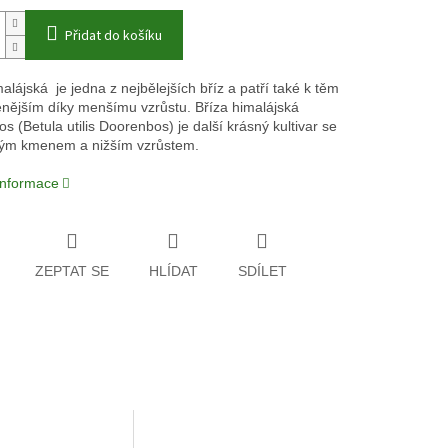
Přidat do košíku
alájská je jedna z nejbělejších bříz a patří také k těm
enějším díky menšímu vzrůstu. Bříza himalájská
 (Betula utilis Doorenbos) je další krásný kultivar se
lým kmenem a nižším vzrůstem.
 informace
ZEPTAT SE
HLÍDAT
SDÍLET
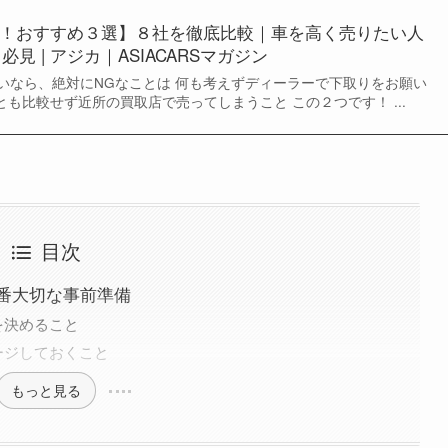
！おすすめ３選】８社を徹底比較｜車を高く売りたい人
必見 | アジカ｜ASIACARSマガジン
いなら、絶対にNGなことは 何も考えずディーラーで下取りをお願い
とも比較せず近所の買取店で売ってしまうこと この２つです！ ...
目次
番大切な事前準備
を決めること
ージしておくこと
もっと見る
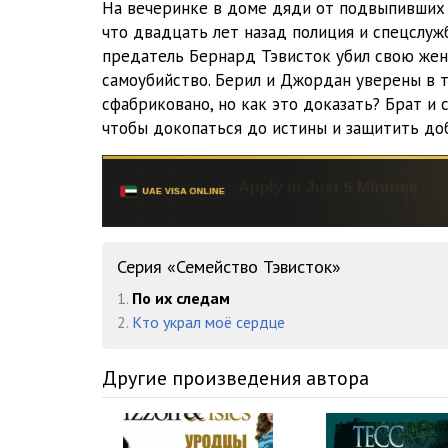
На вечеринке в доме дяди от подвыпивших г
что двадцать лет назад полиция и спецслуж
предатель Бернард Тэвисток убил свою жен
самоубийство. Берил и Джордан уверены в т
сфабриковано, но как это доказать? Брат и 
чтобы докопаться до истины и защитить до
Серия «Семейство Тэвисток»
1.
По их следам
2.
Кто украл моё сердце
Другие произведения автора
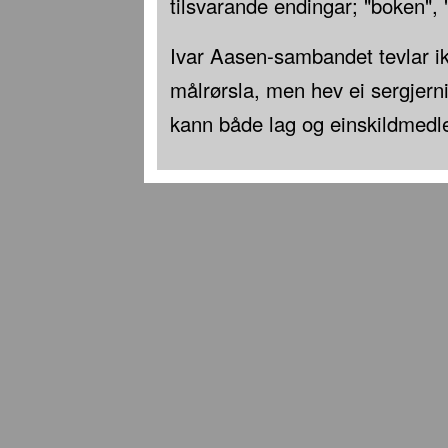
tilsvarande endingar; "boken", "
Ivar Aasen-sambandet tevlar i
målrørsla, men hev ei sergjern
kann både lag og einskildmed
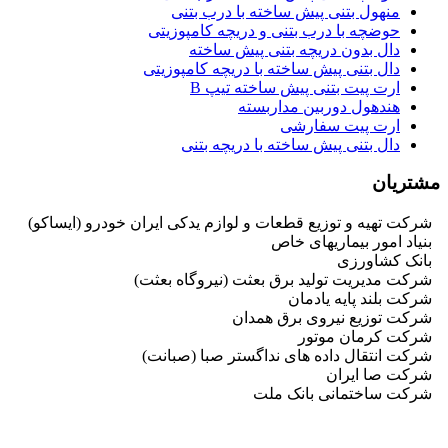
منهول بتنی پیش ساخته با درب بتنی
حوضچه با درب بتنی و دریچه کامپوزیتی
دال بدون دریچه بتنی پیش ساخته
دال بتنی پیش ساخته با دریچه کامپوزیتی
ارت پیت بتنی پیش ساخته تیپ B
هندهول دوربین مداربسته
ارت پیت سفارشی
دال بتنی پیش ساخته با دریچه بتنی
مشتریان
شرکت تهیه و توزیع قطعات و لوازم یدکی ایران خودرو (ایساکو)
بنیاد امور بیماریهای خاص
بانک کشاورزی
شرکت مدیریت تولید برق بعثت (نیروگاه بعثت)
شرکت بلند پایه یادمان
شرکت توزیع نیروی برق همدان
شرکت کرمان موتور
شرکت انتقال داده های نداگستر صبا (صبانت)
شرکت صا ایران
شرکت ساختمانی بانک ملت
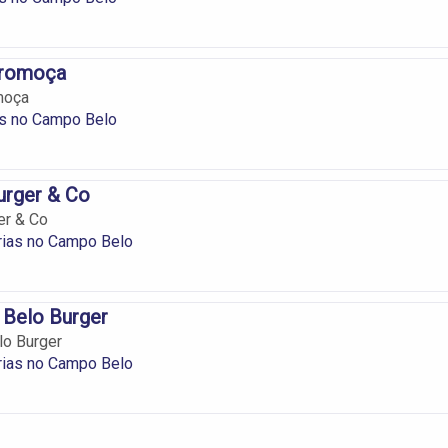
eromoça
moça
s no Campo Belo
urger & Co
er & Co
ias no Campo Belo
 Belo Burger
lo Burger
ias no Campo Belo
□ □ □
In the listing above, find the line containing "предатель Бернард Тэвисток убил свою жен" and the line containing "دال بدون دریچه بتنی پیش ساخته", then write out both of them and every line between, exactly, with no pictures.

предатель Бернард Тэвисток убил свою жен
самоубийство. Берил и Джордан уверены в т
сфабриковано, но как это доказать? Брат и 
чтобы докопаться до истины и защитить до
Серия «Семейство Тэвисток»
1.
По их следам
2.
Кто украл моё сердце
Другие произведения автора
tilsvarande endingar; "boken", "
Ivar Aasen-sambandet tevlar i
målrørsla, men hev ei sergjern
kann både lag og einskildmed
منهول بتنی پیش ساخته با درب بتنی
حوضچه با درب بتنی و دریچه کامپوزیتی
دال بدون دریچه بتنی پیش ساخته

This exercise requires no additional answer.